Malignant Pleural Mesothelioma: Time Is Running Out

Malignant pleural mesothelioma (MPM) is a rare but highly malignant disease of the pleura usually related to asbestos exposure. Although it is not officially accepted as an orphan disease, its low incidence imposes significant difficulties to physicians confronted with affected patients. Unlike other neoplasms which have benefited from recent advancements in technologies, new immune-oncological treatments and multiomic approaches (i.e., lung cancer), MPM seems not to have benefited from these new therapeutic frontiers and currently MPM-patients are doomed to a dismal prognosis (expected survival of 9–18 months after diagnosis, according to histological subtype) with substantially no real chance of care. Recently, an increase in interest emerged within the scientific community on this tumor because its incidence has dramatically increased in high income countries in the last years, following the prevision of various prediction models previously developed [1,2]. In 2010 the European Respiratory Society and the European Society of Thoracic Surgeons reported epidemiological projections that estimated an increasing incidence of MPM, with a peak around 2020 [3] and here we stand now with the same principal unsolved questions and substantially the same unsatisfactory therapeutic protocols. First, to early predict MPM in asbestos-exposed subjects is extremely hard. To date, according to the data available on MPM (prevalence, prognosis, and treatment) and the performance (sensitivity, specificity) of potential screening methods, the medical efficacy of large-scale screening is not recommended [3]. Several biological markers have been currently studied and further efforts are needed in this field of research [4].

Concerning the MPM management, the decision to select a treatment modality is currently determined by a few parameters (the stage of disease, histology, and the patient’s performance status) that are clearly inadequate to deal with the complexity of this tumor. Treatment for MPM remains a big challenge all over the world. Systemic chemotherapy has been shown to increase survival by a few months and the utility of immunotherapy shows promising preliminary results but its role in daily clinical practice is still far off being defined [5]. The role of surgery for MPM is very much debated, as a small, randomized study (MARS) has shown that the usefulness of radical surgery in the context of trimodality therapy is questionable, with no robust survival benefits and some concerns on the harm done [6].

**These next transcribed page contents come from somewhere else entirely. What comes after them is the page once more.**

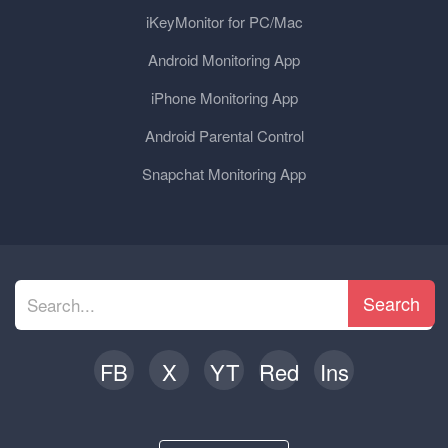
iKeyMonitor for PC/Mac
Android Monitoring App
iPhone Monitoring App
Android Parental Control
Snapchat Monitoring App
Search
FB
X
YT
Red
Ins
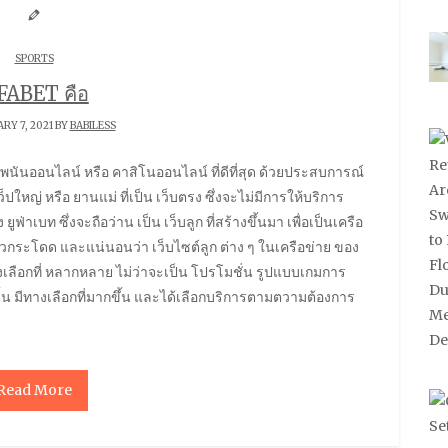
SPORTS
FABET คือ
RY 7, 2021 BY
BABILESS
หญ่ หรือ ยานแม่ ที่เป็น เว็บตรง ซึ่งจะไม่มีการให้บริการ
ูฟ่าเบท ซึ่งจะถือว่าน เป็น เว็บลูก ที่สร้างขึ้นมา เพื่อเป็นเครือ
ก้าวกระโดด และแน่นอนว่า เว็บไซต์ลูก ต่าง ๆ ในเครือข่าย ของ
ทางเลือกที่ หลากหลาย ไม่ว่าจะเป็น โปรโมชั่น รูปแบบเกมการ
การนั้น มีทางเลือกที่มากขึ้น และได้เลือกบริการตามตวามต้องการ
Read More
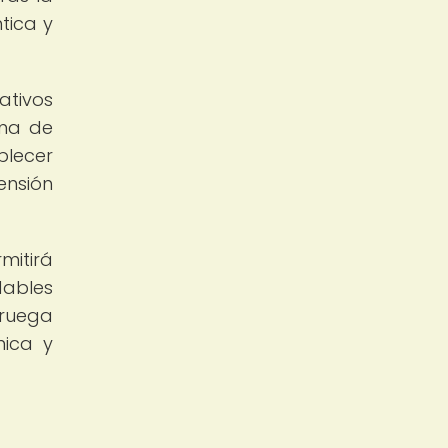
tica y
ativos
rma de
blecer
ensión
mitirá
dables
oruega
nica y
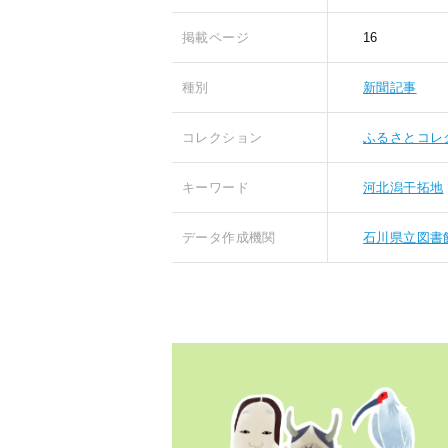
掲載ページ
16
種別
新聞記事
コレクション
ふるさとコレ
キーワード
河北潟干拓地
データ作成機関
石川県立図書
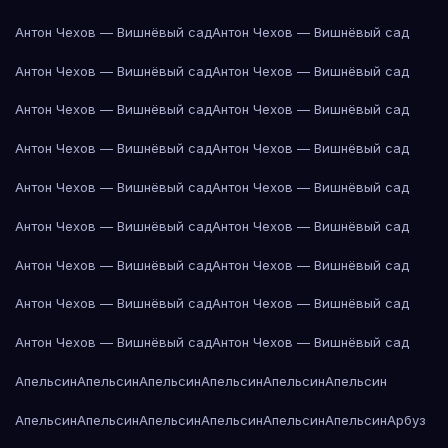
Антон Чехов — Вишнёвый сад
Антон Чехов — Вишнёвый сад
Антон Чехов — Вишнёвый сад
Антон Чехов — Вишнёвый сад
Антон Чехов — Вишнёвый сад
Антон Чехов — Вишнёвый сад
Антон Чехов — Вишнёвый сад
Антон Чехов — Вишнёвый сад
Антон Чехов — Вишнёвый сад
Антон Чехов — Вишнёвый сад
Антон Чехов — Вишнёвый сад
Антон Чехов — Вишнёвый сад
Антон Чехов — Вишнёвый сад
Антон Чехов — Вишнёвый сад
Антон Чехов — Вишнёвый сад
Антон Чехов — Вишнёвый сад
Антон Чехов — Вишнёвый сад
Антон Чехов — Вишнёвый сад
Апельсин
Апельсин
Апельсин
Апельсин
Апельсин
Апельсин
Апельсин
Апельсин
Апельсин
Апельсин
Апельсин
Апельсин
Арбуз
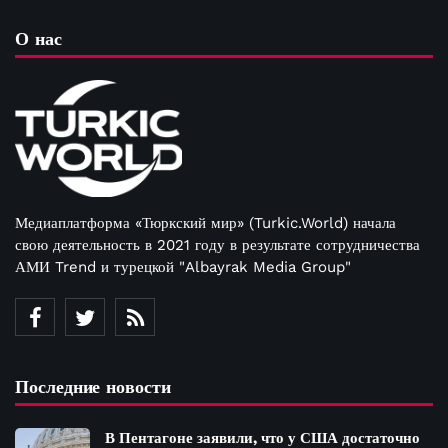
О нас
Медиаплатформа «Тюркский мир» (Turkic.World) начала
свою деятельность в 2021 году в результате сотрудничества
АМИ Trend и турецкой "Albayrak Media Group"
Последние новости
В Пентагоне заявили, что у США достаточно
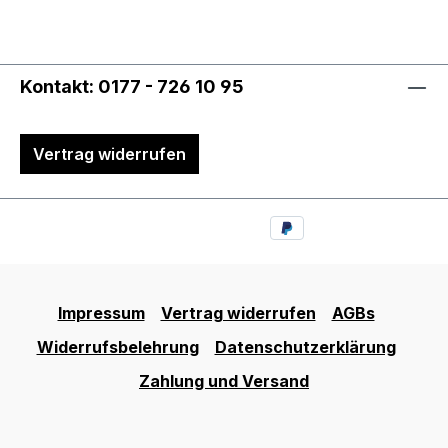
Kontakt: 0177 - 726 10 95
Vertrag widerrufen
Impressum
Vertrag widerrufen
AGBs
Widerrufsbelehrung
Datenschutzerklärung
Zahlung und Versand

By extremely simplifying the daily clinical practice, at this time MPM patients with clinical stage I–II epithelioid-MPM who are judged medically operable and surgically resectable may undergo multimodality therapy including surgery, while clinical stage-III/IV or non-epitheliod-MPMs (regardless of TNM-stage) are generally treated with systemic chemo(radio)therapy and/or best supportive care [7].

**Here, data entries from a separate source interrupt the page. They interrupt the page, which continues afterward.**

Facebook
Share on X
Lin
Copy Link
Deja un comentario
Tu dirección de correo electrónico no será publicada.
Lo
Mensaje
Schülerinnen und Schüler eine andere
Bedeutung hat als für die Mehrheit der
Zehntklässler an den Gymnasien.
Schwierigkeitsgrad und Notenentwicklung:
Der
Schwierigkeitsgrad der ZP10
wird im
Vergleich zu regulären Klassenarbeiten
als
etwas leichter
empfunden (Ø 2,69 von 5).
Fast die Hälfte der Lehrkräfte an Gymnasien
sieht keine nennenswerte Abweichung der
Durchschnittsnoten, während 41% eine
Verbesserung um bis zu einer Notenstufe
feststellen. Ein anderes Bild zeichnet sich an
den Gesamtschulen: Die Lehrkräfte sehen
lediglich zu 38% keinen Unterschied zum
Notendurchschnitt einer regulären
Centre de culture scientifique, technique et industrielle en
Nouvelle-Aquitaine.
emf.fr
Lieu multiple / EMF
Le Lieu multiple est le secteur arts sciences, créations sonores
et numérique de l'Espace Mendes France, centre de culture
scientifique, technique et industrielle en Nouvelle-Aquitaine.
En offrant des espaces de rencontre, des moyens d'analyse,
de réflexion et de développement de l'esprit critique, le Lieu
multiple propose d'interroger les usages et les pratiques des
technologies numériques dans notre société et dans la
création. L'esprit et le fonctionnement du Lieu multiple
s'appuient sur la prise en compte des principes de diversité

More complex prediction models using several clinical parameters have been evaluated in recent years [8] but these do not consider the biological features of MPM that probably have more influence than other parameters on the overall clinical course of the disease. We currently know that MPM stays as a heterogeneous entity in terms of morphology, transcription profile, and genetic landscape [9]. Asbestos which is the main risk factor for MPM significantly contributes to this heterogeneity, being the cause of a wide range of molecular aberrations [10] A significant number of studies investigated genetic and molecular profiles of MPM, and the expanding number of genomic data will probably help physicians in the therapeutic decision process in the near future [9,11]. However, the diagnostic and the therapeutic process have reached high levels of complexity, in an effort to take full advantage of different innovative variables, integrating a variety of different omics domains. The technologic improvements have brought out the biological and clinical complexity of this disease when facing the overwhelming number of variables to be considered in prevention, diagnosis, and treatment decisional processes. As in other neoplasms, such a multiomic approach will provide physicians with an enormous amount of data (“big data”) and the advent of artificial intelligence (AI) will play a decisive role in this.

All the above mentioned future perspectives are strongly encouraging but time is really running out. Indeed, as previously remarked, the peak of incidence is arriving (or is ongoing now) in high income countries. Second, but not yet relevant, we need to consider that in the not so far future MPM cases will dramatically increase in emerging middle-income countries (i.e., India). As reported in a recent study comparing the estimated global-level mesothelioma burden over the world [12], the disease burden estimated for lower-middle income countries, relative to those for high-income countries, has a larger effect on the global burden because of their population size. Since these very populous countries started their asbestos consumption in the late 90s with no significant restriction as today, it is reasonable to predict a global disaster in the coming years. In particular, three countries with large populations and known high asbestos use are likely to impact the global mesothelioma burden: China, Russia, and India [12]. Thus, research should be intensified both for an immediate effect on the high-income population and for future clinical practice applications in the low-income population.

In the present Special issue, we have aimed to offer to the readers an overview on the current evidence on MPM with particular emphasis on molecular epidemiology and new therapeutic frontiers.